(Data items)
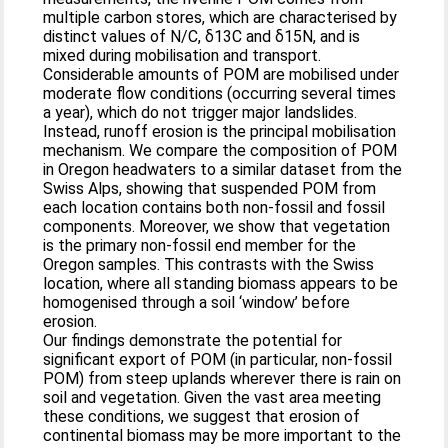
multiple carbon stores, which are characterised by
distinct values of N/C, δ13C and δ15N, and is
mixed during mobilisation and transport.
Considerable amounts of POM are mobilised under
moderate flow conditions (occurring several times
a year), which do not trigger major landslides.
Instead, runoff erosion is the principal mobilisation
mechanism. We compare the composition of POM
in Oregon headwaters to a similar dataset from the
Swiss Alps, showing that suspended POM from
each location contains both non-fossil and fossil
components. Moreover, we show that vegetation
is the primary non-fossil end member for the
Oregon samples. This contrasts with the Swiss
location, where all standing biomass appears to be
homogenised through a soil ‘window’ before
erosion.
Our findings demonstrate the potential for
significant export of POM (in particular, non-fossil
POM) from steep uplands wherever there is rain on
soil and vegetation. Given the vast area meeting
these conditions, we suggest that erosion of
continental biomass may be more important to the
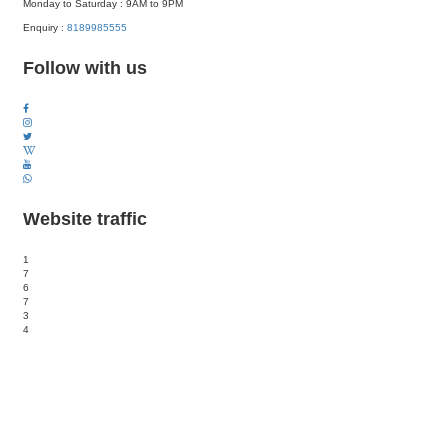
Monday to Saturday : 9AM to 9PM
Enquiry :
8189985555
Follow with us
Website traffic
1
7
6
7
3
4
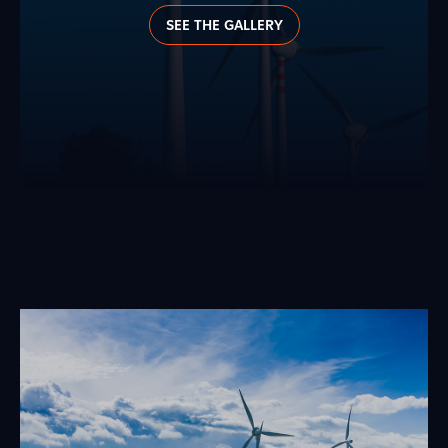
SEE THE GALLERY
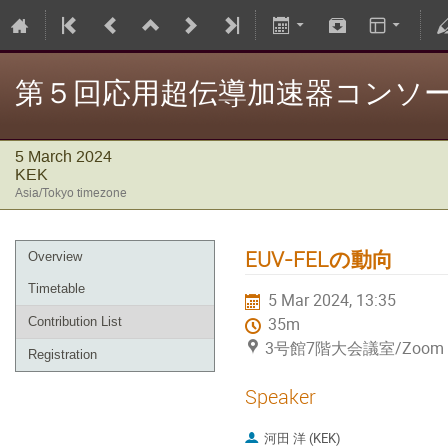
第５回応用超伝導加速器コンソ
5 March 2024
KEK
Asia/Tokyo timezone
EUV-FELの動向
Overview
Timetable
5 Mar 2024, 13:35
Contribution List
35m
3号館7階大会議室/Zoom（Hy
Registration
Speaker
河田 洋 (KEK)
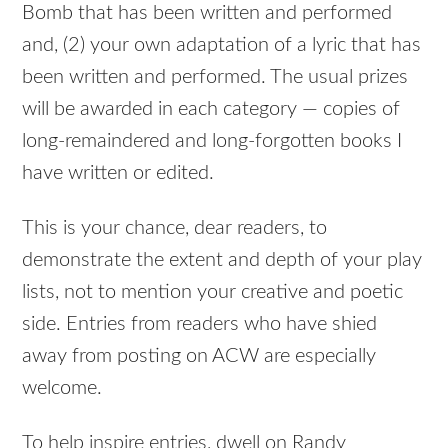
Bomb that has been written and performed
and, (2) your own adaptation of a lyric that has
been written and performed. The usual prizes
will be awarded in each category — copies of
long-remaindered and long-forgotten books I
have written or edited.
This is your chance, dear readers, to
demonstrate the extent and depth of your play
lists, not to mention your creative and poetic
side. Entries from readers who have shied
away from posting on ACW are especially
welcome.
To help inspire entries, dwell on Randy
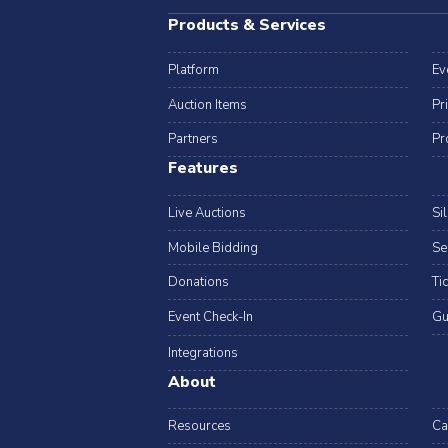
Products & Services
Platform
Ev
Auction Items
Pr
Partners
Pr
Features
Live Auctions
Si
Mobile Bidding
Se
Donations
Ti
Event Check-In
Gu
Integrations
About
Resources
Ca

__Directions__. An exact, image-free transcription of all the records above is needed.

__Written answer__.
multiple carbon stores, which are characterised by
distinct values of N/C, δ13C and δ15N, and is
mixed during mobilisation and transport.
Considerable amounts of POM are mobilised under
moderate flow conditions (occurring several times
a year), which do not trigger major landslides.
Instead, runoff erosion is the principal mobilisation
mechanism. We compare the composition of POM
in Oregon headwaters to a similar dataset from the
Swiss Alps, showing that suspended POM from
each location contains both non-fossil and fossil
components. Moreover, we show that vegetation
is the primary non-fossil end member for the
Oregon samples. This contrasts with the Swiss
location, where all standing biomass appears to be
homogenised through a soil ‘window’ before
erosion.
Our findings demonstrate the potential for
significant export of POM (in particular, non-fossil
POM) from steep uplands wherever there is rain on
soil and vegetation. Given the vast area meeting
these conditions, we suggest that erosion of
continental biomass may be more important to the
Monday to Saturday : 9AM to 9PM
Enquiry :
8189985555
Follow with us
Website traffic
1
7
6
7
3
4
SEE THE GALLERY
第５回応用超伝導加速器コンソ
5 March 2024
KEK
Asia/Tokyo timezone
EUV-FELの動向
Overview
Timetable
5 Mar 2024, 13:35
Contribution List
35m
3号館7階大会議室/Zoom（Hy
Registration
Speaker
河田 洋 (KEK)
Bomb that has been written and performed
and, (2) your own adaptation of a lyric that has
been written and performed. The usual prizes
will be awarded in each category — copies of
long-remaindered and long-forgotten books I
have written or edited.
This is your chance, dear readers, to
demonstrate the extent and depth of your play
lists, not to mention your creative and poetic
side. Entries from readers who have shied
away from posting on ACW are especially
welcome.
To help inspire entries, dwell on Randy
Products & Services
Platform
Ev
Auction Items
Pr
Partners
Pr
Features
Live Auctions
Si
Mobile Bidding
Se
Donations
Ti
Event Check-In
Gu
Integrations
About
Resources
Ca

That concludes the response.